Data Persistence in Docker

Please note this is a simplified explanation of how Docker stores data in relation to a typical ISLE installation. This document assumes the use of the docker-compose command and docker-compose.yml, though there are other ways to specify how docker uses volumes and bind mounts. For more complete descriptions of bind mounts and volumes, and their management, please see the official docker documentation.

Data, in this context, can include digital objects, files, logs, code, or information stored in MySQL, Solr, or Fedora. Essentially, anything typically written to or read from disk in some format, is data.

Each time a docker container is brought up using a command like docker-compose up -d the container is recreated using the base container image. When a process in the container creates or changes a file (for example, an Apache log file) those changes only exist while the container is running. If the container is brought down and back up again, it is recreated using the base image, which will not include the Apache log. In order to preserve certain data--for example, the Fedora datastore, Drupal's database and files, etc, ISLE uses volumes and/or bind mounts defined in 'docker-compose.yml'.

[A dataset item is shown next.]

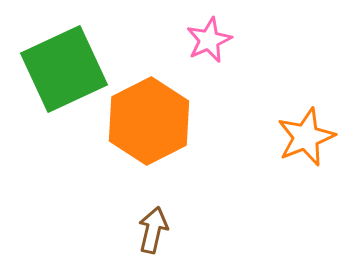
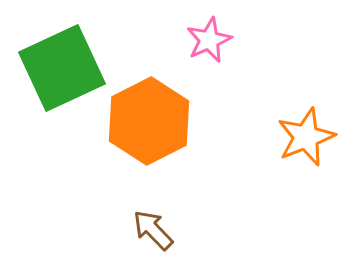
green square: moved 2 px left, 1 px up
brown arrow: rotated 57 degrees counterclockwise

Data written to volumes and bind mounts are different to other data in Docker in two important ways:

  • It is persistent, so it will survive when there is an update to the base ISLE docker images
  • It can be read and written from the host easily and safely

Bind mounts vs volumes:

Docker provides two different ways to persist data: Volumes and bind mounts, described below. For simplicity, in this document, persisted refers to any data or directory stored in either a bind mount or volume.

Volumes

Volumes can be named in the docker-compose.yml file and are managed by docker. In the host system, the directories will be created in the Docker store (on Linux, usually /var/lib/docker). If the volume does not already exist, it will be created on docker-compose up.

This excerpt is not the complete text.